Tant qu’il y a eu une IA, il y a eu des gens qui sonnent des alarmes sur ce que cela pourrait nous faire: la superintelligence voyou, le chômage de masse ou la ruine environnementale de l’étalement du centre de données. Mais cette semaine a montré qu’une autre menace entièrement – celle des enfants formant des liens malsains avec l’IA – est celui qui tire la sécurité de l’IA de la frange académique et dans les réticulations des régulateurs.
Cela bouillonne depuis un certain temps. Deux poursuites judiciaires de haut niveau déposées au cours de la dernière année, contre le caractère.ai et Openai, allèguent que le comportement complémentaire dans leurs modèles a contribué aux suicides de deux adolescents. UN étude Par les médias de Common Sense à but non lucratif américains, publiés en juillet, a constaté que 72% des adolescents ont utilisé l’IA pour la compagnie. Des histoires dans les points de vente réputés sur la «psychose de l’IA» ont souligné comment les conversations sans fin avec les chatbots peuvent conduire les gens dans des spirales délirantes.
Il est difficile de surestimer l’impact de ces histoires. Pour le public, ils sont la preuve que l’IA n’est pas simplement imparfaite, mais une technologie plus nocive qu’utile. Si vous doutiez que cet outrage serait pris au sérieux par les régulateurs et les entreprises, trois choses se sont produites cette semaine qui pourraient changer d’avis.

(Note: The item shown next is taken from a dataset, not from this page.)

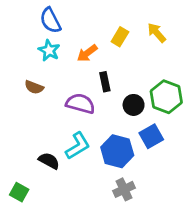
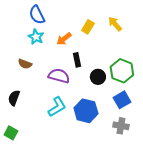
blue square: (151, 136) -> (122, 100), moved
black semicircle: (49, 161) -> (14, 98), moved, turned -98
gray cross: (124, 189) -> (121, 126), moved, turned 35
green square: (19, 192) -> (11, 133), moved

Une loi de Californie adopte l’Assemblée législative
Jeudi, la législature de l’État de Californie a adopté un projet de loi en matière de son genre. Il faudrait que les entreprises d’IA incluent des rappels pour les utilisateurs qu’ils savent être des mineurs que les réponses sont générées par l’IA. Les entreprises devraient également avoir un protocole pour lutter contre le suicide et l’automutilation et fournir des rapports annuels sur les cas d’idées suicidaires dans les conversations des utilisateurs avec leurs chatbots. Il a été dirigé par le sénateur de l’État démocrate Steve Padilla, adopté avec un soutien bipartisan lourd, et attend maintenant la signature du gouverneur Gavin Newsom.

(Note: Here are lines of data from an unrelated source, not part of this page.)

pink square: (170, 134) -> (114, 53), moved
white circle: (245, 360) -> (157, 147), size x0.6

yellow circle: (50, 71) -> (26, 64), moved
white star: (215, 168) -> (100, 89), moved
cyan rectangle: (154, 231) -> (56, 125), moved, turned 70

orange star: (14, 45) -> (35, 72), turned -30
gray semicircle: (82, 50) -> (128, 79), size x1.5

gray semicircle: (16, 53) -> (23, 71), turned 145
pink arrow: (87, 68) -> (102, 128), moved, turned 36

Il y a des raisons d’être sceptiques quant à l’impact du projet de loi. Il ne spécifie pas les efforts que les entreprises devraient prendre pour identifier les utilisateurs de mineurs, et de nombreuses entreprises d’IA incluent déjà des références aux fournisseurs de crise lorsque quelqu’un parle de suicide. (Dans le cas d’Adam Raine donner des conseils lié au suicide de toute façon.)

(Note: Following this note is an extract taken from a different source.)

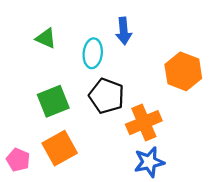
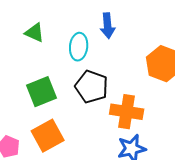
orange cross: (144, 123) -> (127, 112), turned 32

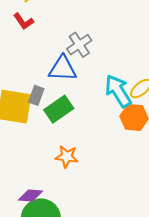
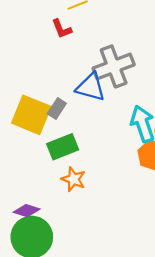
gray cross: (79, 45) -> (114, 66), size x1.5
green rectangle: (59, 109) -> (63, 147), moved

Pourtant, il est sans aucun doute le plus important des efforts pour freiner les comportements compagnons dans les modèles d’IA, qui sont en préparation en Autres États aussi. Si le projet de loi devient loi, il porterait un coup à la position Openai a pris, à savoir que «l’Amérique mène le mieux avec les règles claires et nationales, et non un patchwork de réglementation nationale ou locale», en tant que directeur des affaires mondiales de la société, Chris Lehane, a écrit sur LinkedIn la semaine dernière.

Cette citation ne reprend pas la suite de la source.